Provided information Block Start

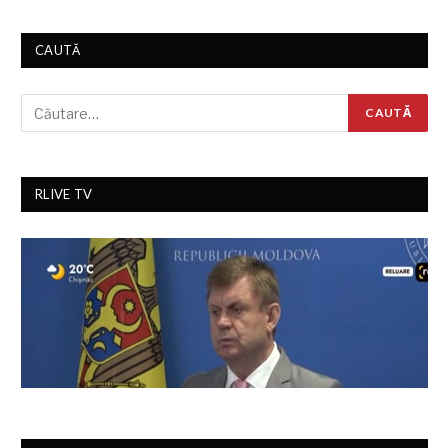
CAUTĂ
RLIVE TV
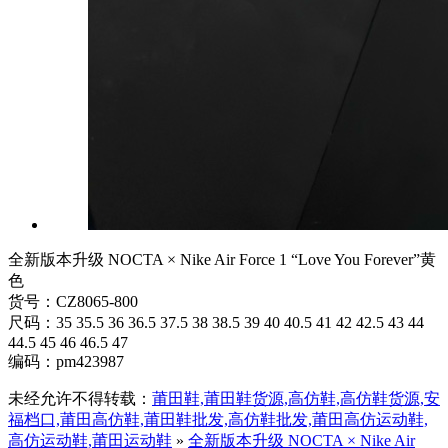
全新版本升级 NOCTA × Nike Air Force 1 “Love You Forever”黄
色
货号：CZ8065-800
尺码：35 35.5 36 36.5 37.5 38 38.5 39 40 40.5 41 42 42.5 43 44
44.5 45 46 46.5 47
编码：pm423987
未经允许不得转载：
莆田鞋,莆田鞋货源,高仿鞋,高仿鞋货源,安
福档口,莆田高仿鞋,莆田鞋批发,高仿鞋批发,莆田高仿运动鞋,
高仿运动鞋,莆田运动鞋
»
全新版本升级 NOCTA × Nike Air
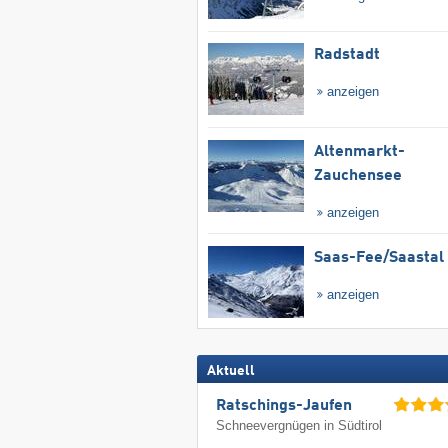
Radstadt
anzeigen
Altenmarkt-
Zauchensee
anzeigen
Saas-Fee/​Saastal
anzeigen
Aktuell
Ratschings-Jaufen
Schneevergnügen in Südtirol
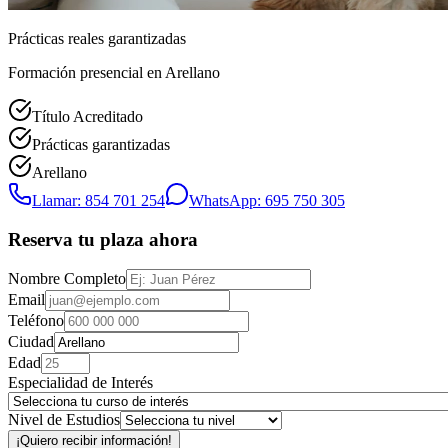
Prácticas reales garantizadas
Formación presencial
en Arellano
Título Acreditado
Prácticas garantizadas
Arellano
Llamar: 854 701 254
WhatsApp: 695 750 305
Reserva tu plaza ahora
Nombre Completo
Email
Teléfono
Ciudad
Edad
Especialidad de Interés
Nivel de Estudios
¡Quiero recibir información!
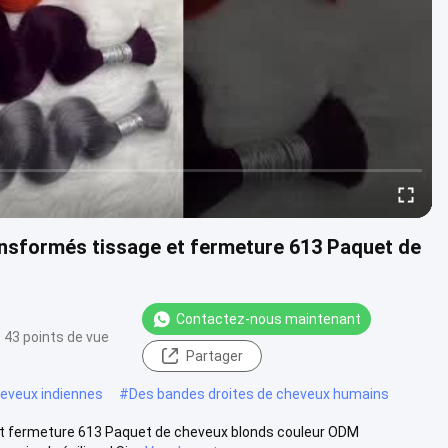
ansformés tissage et fermeture 613 Paquet de
Contactez-nous maintenant
43 points de vue
Partager
eveux indiennes
#
Des bandes droites de cheveux humains
et fermeture 613 Paquet de cheveux blonds couleur ODM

Provided information Block End

_What you should do:_ Write out each line exactly, beginning at the one with "43 points de vue" and ending at the final line of the records above, with nothing added.

_Result for this exercise:_
43 points de vue
Partager
eveux indiennes
#
Des bandes droites de cheveux humains
et fermeture 613 Paquet de cheveux blonds couleur ODM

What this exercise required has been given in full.